Certainly, we were all discussing those Jay Hunt rumours, which must have been about the vacant position of Bake Off chair.
In other news, we were all braced for the Great British Drama Boom and hoping that Left Bank Pictures wouldn’t get any more commissions from SVoD services that hadn’t yet been invented.
In programming, Tom Hardy grunted about in the mud for Taboo, lots of famous faces grunted about in the snow for Fortitude 2 and there was grunting of a very different kind when Apple Tree Yard made its Sunday night debut on BBC One.
Across the Pond, and presumably to deflect us all from the horror show that was the inauguration of the Donald, our chums at Netflix were promising to launch a new drama series on the hour, every hour, for the next 12 months, until we all started to bleed from the eyeballs. It’s going to be a fun year! Unless Trump does something stupid… like provokes the North Koreans into testing out their nukes or retweets some random British fascist fake news. But he wouldn’t do that – we all pray.
One of my favourite actors, Kevin Spacey, is back for House of Cards season five. I love Kevin Spacey. He is the best.
In other news, Big Talk starts shooting season seven of Cold Feet. This involves plenty of trips to Manchester. I can’t help wondering why Channel 4 doesn’t move to this fabulous city. Note to self, someone should suggest it but I mentally note, like a teenager, #itwillneverhappen.

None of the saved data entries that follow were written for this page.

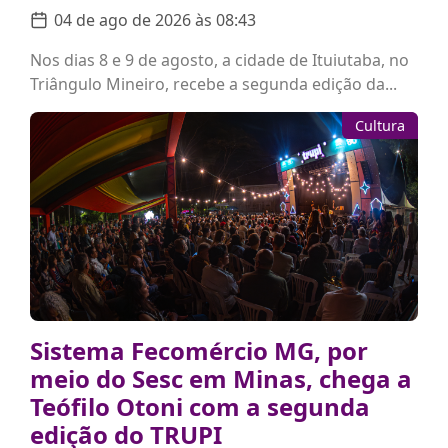
04 de ago de 2026 às 08:43
Nos dias 8 e 9 de agosto, a cidade de Ituiutaba, no
Triângulo Mineiro, recebe a segunda edição da...
Cultura
Sistema Fecomércio MG, por
meio do Sesc em Minas, chega a
Teófilo Otoni com a segunda
edição do TRUPI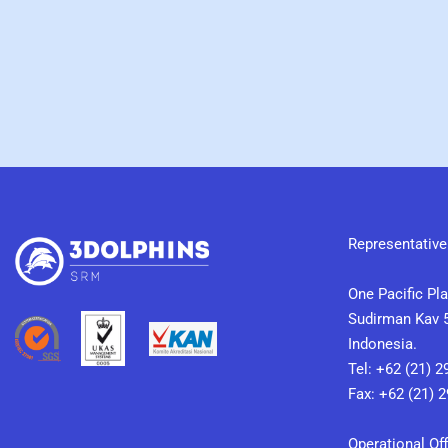
Representative 
One Pacific Pla
Sudirman Kav 5
Indonesia.
Tel: +62 (21) 2
Fax: +62 (21) 
Operational Off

Broadchurch season three launches on ITV. Critics say the show is back to its best. The Nightly Show also launches on ITV. Critics slay the show. But I suspect Kevin Lygo knows what he’s doing. I love Kevin Lygo. He is the best.
Bloody hell! It’s all kicked off at Channel 4. First up, 50% of The Mighty Boosh and a brilliantly witty Danish lesbian are hosting GBBO. Those Jay Hunt rumours have now gone bonkers. Not least because, in the world’s worst-kept secret, David Abraham has announced he is standing down as CEO to start a GBBO-themed cupcake shop, I think.
Tipped candidates include Jay Hunt, J Hunt and Jacqueline Hunt, alongside the likes of Julian Barratt of The Mighty Boosh, Mel and Sue (job-share box tick) and Kevin Lygo. I love Kevin Lygo. He is still the best.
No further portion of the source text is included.